How to recycle your beauty products?

Published on : 11 September 20203 min reading time

What are the right gestures to adopt once your fetish cosmetics are finished? Recycling them, giving them a second life and reducing their impact on the planet: an eco-guide to follow to be at the cutting edge of cosmetics with a clear conscience.

How to recycle your beauty products?

What to do with your glass jars?

Most serums, foundations and other star products are wrapped in glass packaging. This material is easy to collect, since after having taken full advantage of the cream of the moment, the jar is carefully cleaned before being put in with the glass to be recycled. To make sure you can do the right thing, you should choose cosmetics with containers made of sustainable materials from the outset. Note that nail polish is not yet designed to be recycled, even though it is made of glass.

The eco-friendly gesture? Since 2010, Sephora, for example, has been recovering empty perfume bottles for recycling, and offers a 20% discount on your next olfactory purchase. Seven years after a pioneering initiative, more than one million perfume bottles have been collected and recycled, equivalent to 53 tonnes of CO2 saved.

What to do with your plastic tubes?

Plastic containers account for the vast majority of the cosmetics industry and not all of them can be reused. Easy to decipher thanks to the pictograms stamped on the back and the Möbius loop – which contains a significant number on the recycling tape – The two most common to spot are Polyethylene Terephthalate, indicated on the Möbius loop N°1 PET and High Density Polyethylene, HDPE N°2, are easily recyclable. To give these products a second life, always empty and well cleaned, bottles of shampoo or body fluids should be placed in the special plastic bin. However, for those equipped with a pump, this cannot be recycled, simply remove it and throw it in the household waste before putting the bottle in the yellow bin.

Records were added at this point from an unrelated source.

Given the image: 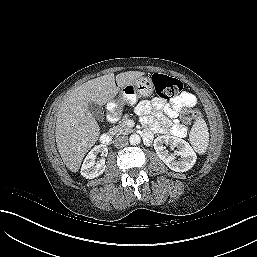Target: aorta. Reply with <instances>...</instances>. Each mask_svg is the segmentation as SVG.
<instances>
[{"mask_svg": "<svg viewBox=\"0 0 257 257\" xmlns=\"http://www.w3.org/2000/svg\"><path fill=\"white\" fill-rule=\"evenodd\" d=\"M129 141H130V144L131 145H138L141 141V138L138 134H132L130 137H129Z\"/></svg>", "mask_w": 257, "mask_h": 257, "instance_id": "aorta-1", "label": "aorta"}]
</instances>
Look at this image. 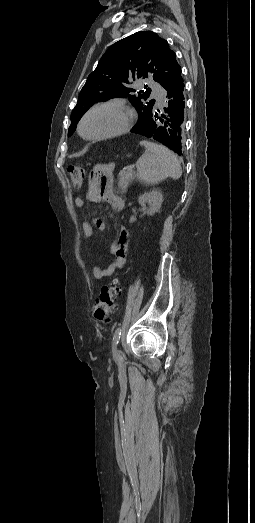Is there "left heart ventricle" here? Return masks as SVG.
Here are the masks:
<instances>
[{
  "mask_svg": "<svg viewBox=\"0 0 255 523\" xmlns=\"http://www.w3.org/2000/svg\"><path fill=\"white\" fill-rule=\"evenodd\" d=\"M127 120V113L112 108H99L92 111L84 121L83 133L96 137L120 130Z\"/></svg>",
  "mask_w": 255,
  "mask_h": 523,
  "instance_id": "b2bd125f",
  "label": "left heart ventricle"
}]
</instances>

The eco-friendly gesture? Today, plastic tracking is being launched both by consumers and by brands that need to adapt to current requirements. To minimise the influx of non-recyclable materials and especially single-use packaging, new innovations are emerging: vegetable-based plastic. This alternative to oil and conventional plastic is made from sugar cane residues. A choice to be favoured, because in addition to reducing CO2 emissions during manufacturing by more than half, vegetable plastic is slightly better quality than recycled plastic.

What about other materials?

Concerning our fetish hairsprays and hairsprays to increase the volume tenfold… Banco! Aluminium aerosols are also collected by placing them directly in the yellow bin. Editor’s tip? In order to be able to recycle your cosmetics as well as possible, it is essential to check the components of the products as not all aerosols are eligible. Other favourite objects in our bathroom are small electronics, which are more difficult to transform. Once they run out of use, you drop off your cleaning brush or straightener at a specialised collection point so that the parts can be sorted and reused.